13 de julio de 2026 - 00:10

Museo Sanmartiniano: la necesidad de preservarlo

De ninguna manera se puede afirmar que el edificio de la histórica muestra se encuentra en mal estado. Pero sí requiere mejoras en iluminación y exhibidores, entre otros elementos

El título de este comentario editorial podría llevar a engaño al lector y pensar que el Museo Histórico General San Martín, en La Alameda, junto a la biblioteca pública del mismo nombre, está en mal estado o con inconvenientes serios.

Nada más lejos de nuestra intención. Lo que se pretende advertir es que se trata de una institución frágil por el contenido valiosísimo de sus salas, consistentes en objetos, documentos y otros elementos vinculados a la vida del general José Francisco de San Martín.

El establecimiento se encuentra en una aceptable condición, en buena medida por trabajo denodado de las mujeres que lo administran y que conforman la asociación Damas Pro Glorias Mendocinas, bajo la presidencia de Susana Villegas Marcó.

Mujeres antecesoras fueron las creadoras del museo, que se concretó en 1914, con el objetivo de conservar y transmitir los valores y enseñanzas que nos dejara quien fue Gobernador Intendente de Cuyo de 1814 a 1816.

Los objetos que allí se exhiben pertenecieron principalmente a familias del entorno y de amistades del Libertador en aquellos años, durante los cuales residió en Mendoza. Hay pertenencias del propio San Martín y familia, de sus amigos y colaboradores, como Godoy Cruz, Juan Agustín Maza, Juan Gregorio Lemos y el “Tropero” Sosa.

El sitio enriquece a sus visitantes, quienes se asombran por el amplio muestrario de época en exhibición. Lo mismo sienten los escolares que llegan al lugar.

Pero, lo que el visitante observa y conoce por las explicaciones de las guías de la casa, podría mostrarse mejor si el complejo dispusiese de una más apta iluminación, ya que este tipo de entidades necesita, para mostrar su patrimonio, de luces especiales. Otras necesidades a cubrir para la mejor prestación sería disponer de más comodidades y confort para los visitantes.

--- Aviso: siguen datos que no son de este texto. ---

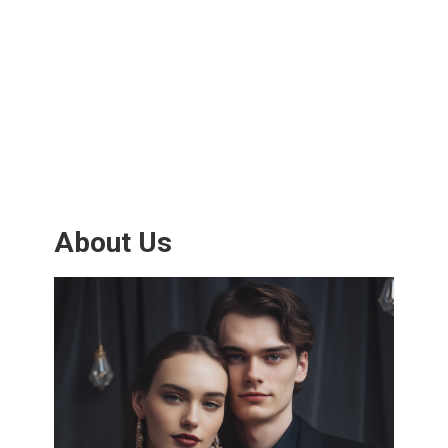
About Us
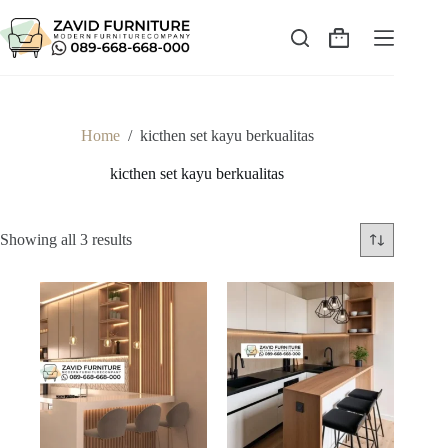
Skip
to
content
Shopping
cart
Home
/
kicthen set kayu berkualitas
kicthen set kayu berkualitas
Sorted
Showing all 3 results
by
latest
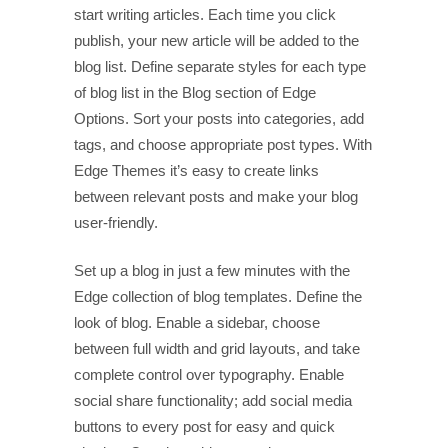
start writing articles. Each time you click
publish, your new article will be added to the
blog list. Define separate styles for each type
of blog list in the Blog section of Edge
Options. Sort your posts into categories, add
tags, and choose appropriate post types. With
Edge Themes it’s easy to create links
between relevant posts and make your blog
user-friendly.
Set up a blog in just a few minutes with the
Edge collection of blog templates. Define the
look of blog. Enable a sidebar, choose
between full width and grid layouts, and take
complete control over typography. Enable
social share functionality; add social media
buttons to every post for easy and quick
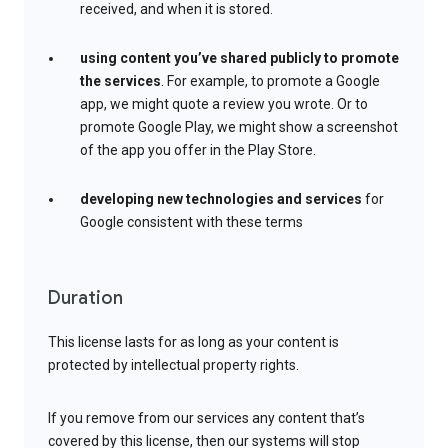
received, and when it is stored.
using content you’ve shared publicly to promote
the services
. For example, to promote a Google
app, we might quote a review you wrote. Or to
promote Google Play, we might show a screenshot
of the app you offer in the Play Store.
developing new technologies and services
for
Google consistent with these terms
Duration
This license lasts for as long as your content is
protected by intellectual property rights.
If you remove from our services any content that’s
covered by this license, then our systems will stop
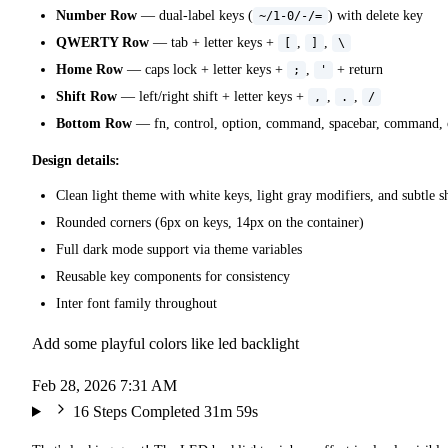
Number Row
— dual-label keys (
) with delete key
~/1-0/-/=
QWERTY Row
— tab + letter keys +
,
,
[
]
\
Home Row
— caps lock + letter keys +
,
+ return
;
'
Shift Row
— left/right shift + letter keys +
,
,
,
.
/
Bottom Row
— fn, control, option, command, spacebar, command, op
Design details:
Clean light theme with white keys, light gray modifiers, and subtle 
Rounded corners (6px on keys, 14px on the container)
Full dark mode support via theme variables
Reusable key components for consistency
Inter font family throughout
Add some playful colors like led backlight
Feb 28, 2026 7:31 AM
16 Steps Completed
31m 59s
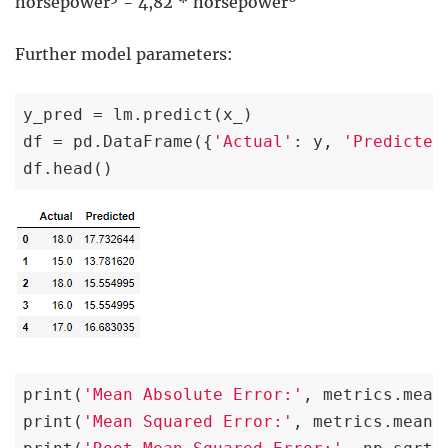
horsepower
- 4,82 * horsepower
Further model parameters:
y_pred = lm.predict(x_)

df = pd.DataFrame({
'Actual'
: y, 
'Predicted
df.head()
print(
'Mean Absolute Error:'
, metrics.mean
print(
'Mean Squared Error:'
, metrics.mean_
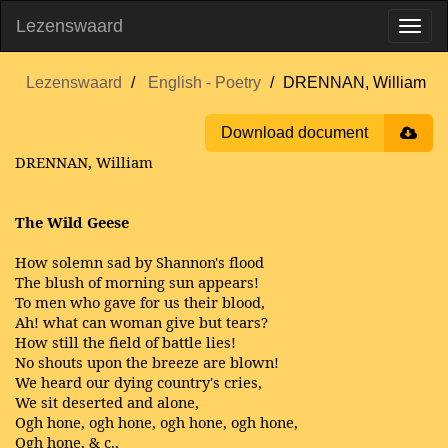
Lezenswaard
Lezenswaard
English - Poetry
DRENNAN, William
Download document
DRENNAN, William
The Wild Geese
How solemn sad by Shannon's flood
The blush of morning sun appears!
To men who gave for us their blood,
Ah! what can woman give but tears?
How still the field of battle lies!
No shouts upon the breeze are blown!
We heard our dying country's cries,
We sit deserted and alone,
Ogh hone, ogh hone, ogh hone, ogh hone,
Ogh hone, & c.,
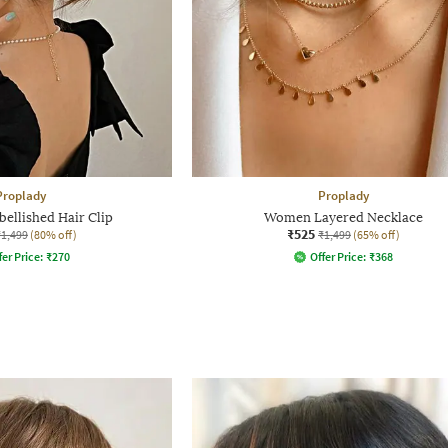
Proplady
Proplady
llished Hair Clip
Women Layered Necklace
₹525
₹1,499
(80% off)
₹1,499
(65% off)
fer Price:
₹
270
Offer Price:
₹
368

Como se ha expresado, las instalaciones subsisten gracias a la colaboración de la gente que se acerca a recorrerlo y por la dedicación a tiempo completo del grupo de las militantes de la ONG.

Hay que aclarar, además, que las Damas Pro Glorias atienden el museo durante toda la semana en forma "ad honorem", para que el público tenga la posibilidad de acceder a ese reservorio de cultura e historia de incalculable valor, como ocurre también con el Museo del Pasado Cuyano, de la Junta de Estudios Históricos de Mendoza.

Como otro detalle a contemplar, en el organigrama de instalaciones a optimizar se debe anotar, de manera urgente, el reemplazo de la antigua la calefacción (fundamental en inviernos fríos, como el actual) y reparar los exhibidores y los sanitarios del añejo solar.

Probablemente sea éste el momento indicado para una acción solidaria del Estado provincial, o del ámbito municipal, como también de entidades privadas.